Return the records word for word. Pictures do not belong in the copy.

Records for the task Start Marker

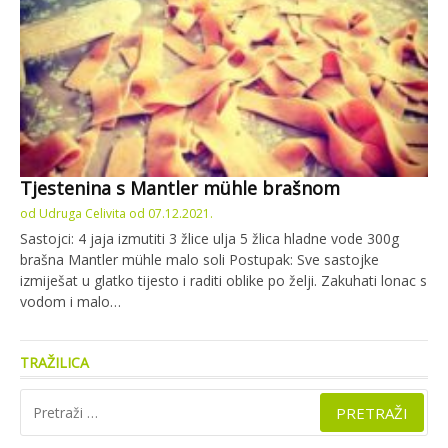
Tjestenina s Mantler mühle brašnom
od
Udruga Celivita
od
07.12.2021.
Sastojci: 4 jaja izmutiti 3 žlice ulja 5 žlica hladne vode 300g
brašna Mantler mühle malo soli Postupak: Sve sastojke
izmiješat u glatko tijesto i raditi oblike po želji. Zakuhati lonac s
vodom i malo…
TRAŽILICA
Pretraži:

Records for the task End Marker

--- Answer space ---
Tjestenina s Mantler mühle brašnom
od
Udruga Celivita
od
07.12.2021.
Sastojci: 4 jaja izmutiti 3 žlice ulja 5 žlica hladne vode 300g
brašna Mantler mühle malo soli Postupak: Sve sastojke
izmiješat u glatko tijesto i raditi oblike po želji. Zakuhati lonac s
vodom i malo…
TRAŽILICA
Pretraži:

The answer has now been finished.